The Best Landscape Lighting to Showcase Your Yard

For Sale sign illustration
Robert A. Di Ieso, Jr.

Q: I’ve always loved the dramatic look of landscape lighting shining up on a house and its trees, and I see solar-powered do-it-yourself lights that look affordable and easy. Are they a good option?

A: While DIY solar lights are unquestionably affordable and easy to install (just press them into the dirt like a tent stake), they probably won’t deliver the dramatic results you’re seeking.

Solar-powered path lights, fence-post-toppers, step lights, and spotlights get their energy from the sun by day then come on automatically by night. No wiring or professional installation is required, and you’ll pay only about $10 to $30 per light, depending on the style.

But these products tend to provide only dim illumination and generally don’t have enough power supply to shine all through the night (especially after a cloudy day or if they’re located in a spot that doesn’t get all-day sun).

Stepping up to the next grade of do-it-yourself outdoor lighting means spending $20 to $40 per fixture—and several hours connecting and burying the wires. These lights use low-voltage wiring, meaning you don’t need an electrician to install them as long as you have exterior outlets you can plug into.

You connect the wires by crimping them together and bury them either under your mulch or several inches underground, according to the manufacturer’s instructions.

Look for a product that uses LED lights, which are brighter and use less power than halogens so they last longer into the night. Also, check the bulbs’ color temperature: “Aim for 2700 kelvin, or something close,” says Michael Potucek, of Artistic Outdoor Lighting, in Lombard, Illinois. “Once you get up to 4000 or 5000 kelvin, the light is very stark and cold.”

Better yet, hire a specialist—or your landscaper—to install a pro-grade lighting system. You’ll get the 2700k light of traditional incandescent bulbs, plus higher-grade electronics, buried in deep trenches with protective conduit in locations where you’re likely to dig (like mulch beds). That means no cut wires from gardening projects or short-outs from water that seeps into the wire connections.

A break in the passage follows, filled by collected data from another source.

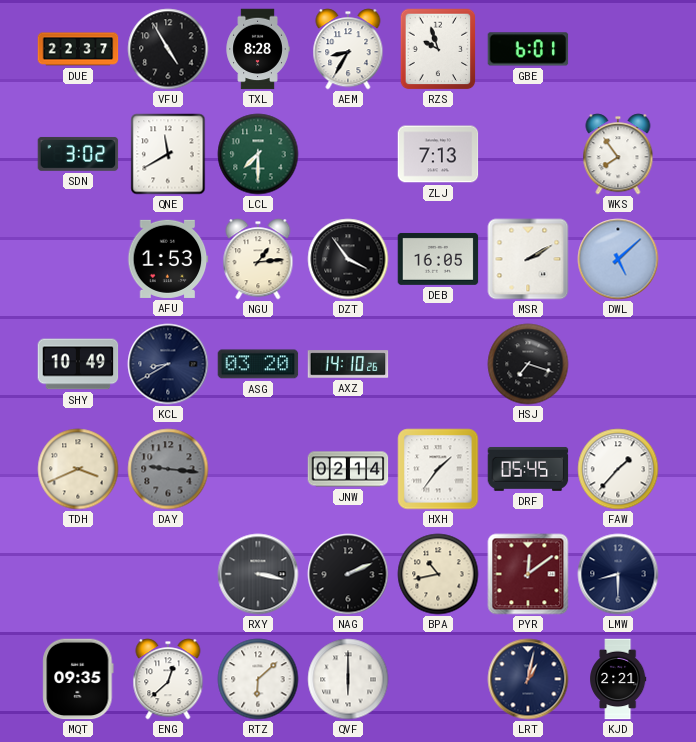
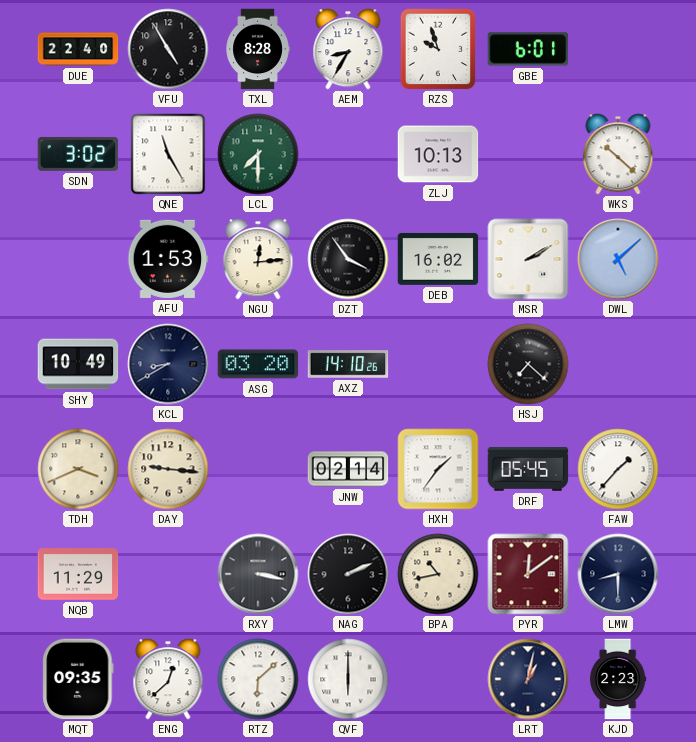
DUE: 22:37 -> 22:40
QNE: 11:40 -> 11:25
ZLJ: 7:13 -> 10:13
WKS: 7:54 -> 10:22
NGU: 1:14 -> 12:14
DEB: 16:05 -> 16:02
HSJ: 7:18 -> 7:22
DAY dial: grey -> cream
NQB: none -> 11:29
KJD: 2:21 -> 2:23
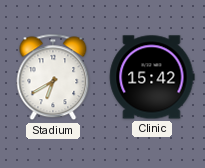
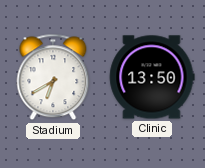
Clinic: 15:42 -> 13:50
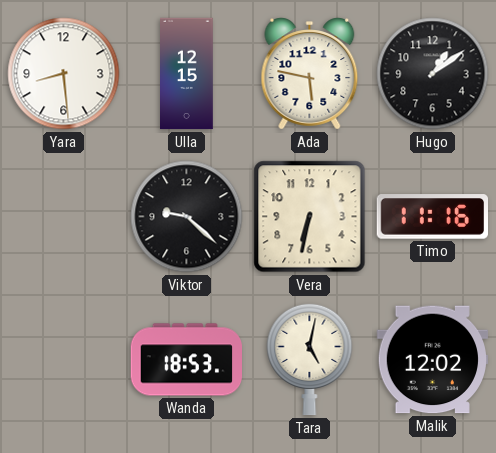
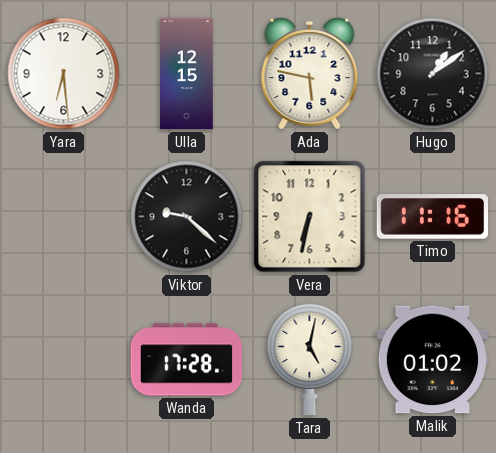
Yara: 8:29 -> 6:29
Wanda: 18:53 -> 17:28
Malik: 12:02 -> 01:02
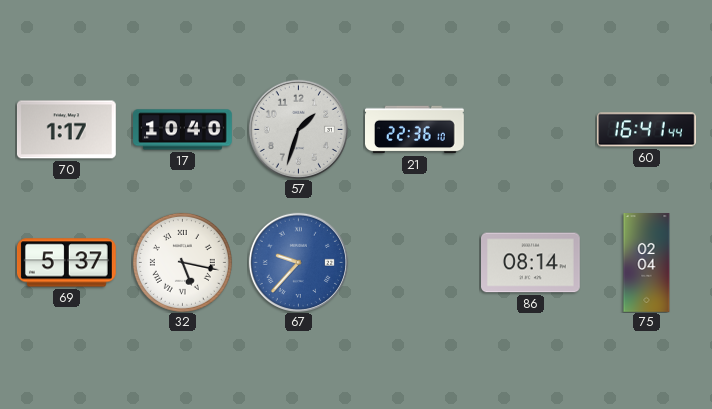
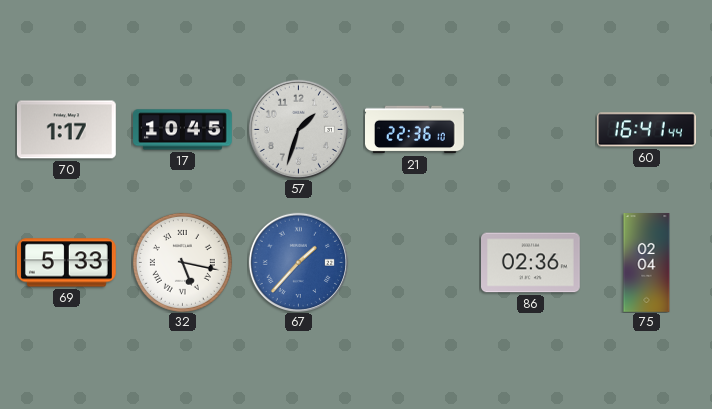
17: 10:40 -> 10:45
69: 5:37 -> 5:33
67: 9:37 -> 1:37
86: 08:14 -> 02:36
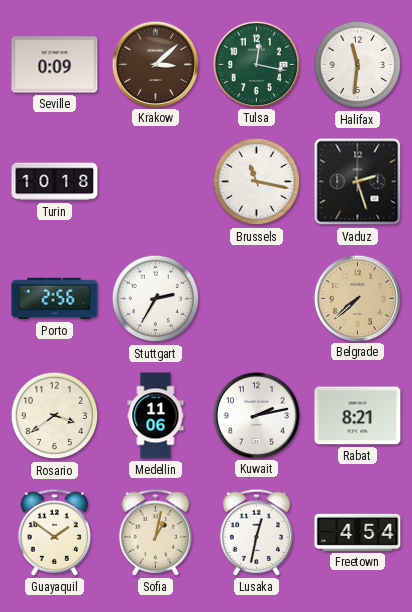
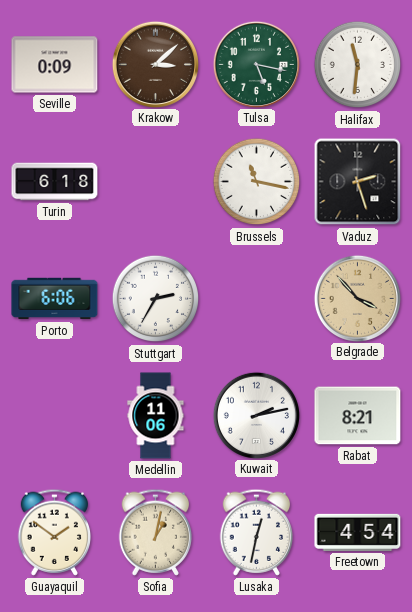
Tulsa: 12:17 -> 5:17
Turin: 10:18 -> 6:18
Porto: 2:56 -> 6:06
Belgrade: 7:38 -> 3:53
Rosario: 3:39 -> none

You’ll pay around $3,000 to $4,000 for the full package—pathway lights, uplights on the house and trees, step lights on the stoop.

And you’ll get more than just a higher quality product. A good lighting specialist will bring professional design techniques to your lighting plan, not just by placing the lights for the best results but also using a variety of different lenses on the fixtures and wattages for the bulbs to create a pleasing scene.

“There’s an art to getting it right, almost like lighting a stage,” says Potucek. A professional job will fully illuminate your path rather than just its edges, for example, your trees will look dramatic whether their leafed out in summer or bare branches in winter, and every part of your house will be equally bright, from its highest peak to the lowest.